Seit 2008 gibt es das in Bocholt entstandene Schulpatenprojekt „Ewaldi Children Education Fund“ in Uganda. Inzwischen unterstützt das Projekt 600 benachteiligte und Waisenkinder in der Region Nakaseke. Fünf Mitglieder des „Ewaldi Children Education Fund“ konnten vor wenigen Wochen die Kinder des Projekts und die Grundschule in Uganda zu besuchen.

In der Regel besucht jedes Jahr eine Gruppe Ehrenamtlicher zusammen mit dem Projektleiter und Pastoralreferenten André Bösing aus Rhede das Projekt, um dort zu arbeiten und sich über die Entwicklungen zu informieren. Nach einem Jahr Corona-Pause, in dem es den persönlichen Kontakt nur über Telefon und E-Mail geben konnte, sollte endlich wieder eine Gruppe ins Land reisen.

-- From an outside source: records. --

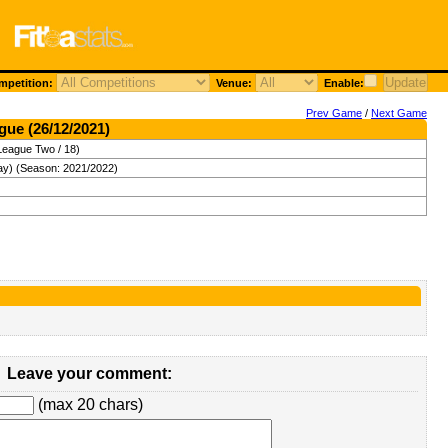
petition:
Venue:
Enable:
Prev Game
/
Next Game
gue (26/12/2021)
League Two / 18)
ay) (Season: 2021/2022)
Leave your comment:
(max 20 chars)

Ende des Unterrichts mit dem Lockdown

„Schon beim Eintreffen an der Schule ließ sich der Unterschied zu den vorangegangenen Jahren erkennen“, sagt Bösing. „Die Schule war verlassen. Die Klassenräume standen offen. Keine Kinder weit und breit. Der große Schlafsaal und der Garten, wo sonst Kinder spielten, Wäsche gewaschen oder gearbeitet wurde, waren leer.“

Er habe selten ein so bedrückendes Gefühl gehabt, sagt Bösing, der das Projekt gegründet hat. In den Klassenräumen lagen bereits verstaubte Schulhefte. Ein Tafelbild mit Datum vom 17.4.2019 war zu sehen. „Das war der Tag, an dem der große Lockdown begann, der noch bis zum Januar 2022 andauern soll.“

Mit Gelegenheitsarbeiten durch die Krise

Aber ganz so erschreckend blieb der erste Tag in Uganda dann doch nicht, wie Bösing berichtet. Steven Sango, der ugandische Direktor und Projektleiter, hatte einige Kinder der Abgangsklassen an die Schule geholt. Diese hatten kurzerhand Tänze und Lieder einstudiert, mit denen sie die Besucher begrüßten.

Ein langes Gespräch folgte, bei dem sich die Bocholter Gruppe und Schüler über die Corona-Situation austauschten. Einige der Kinder hatten Angehörige und Eltern durch Corona verloren, andere hatten die Zeit mit Gelegenheitsarbeiten gefüllt. Auch gab es ältere Jugendliche, die bereits einen Beruf erlernt hatten und erfinderisch mit der Krise umgegangen sind.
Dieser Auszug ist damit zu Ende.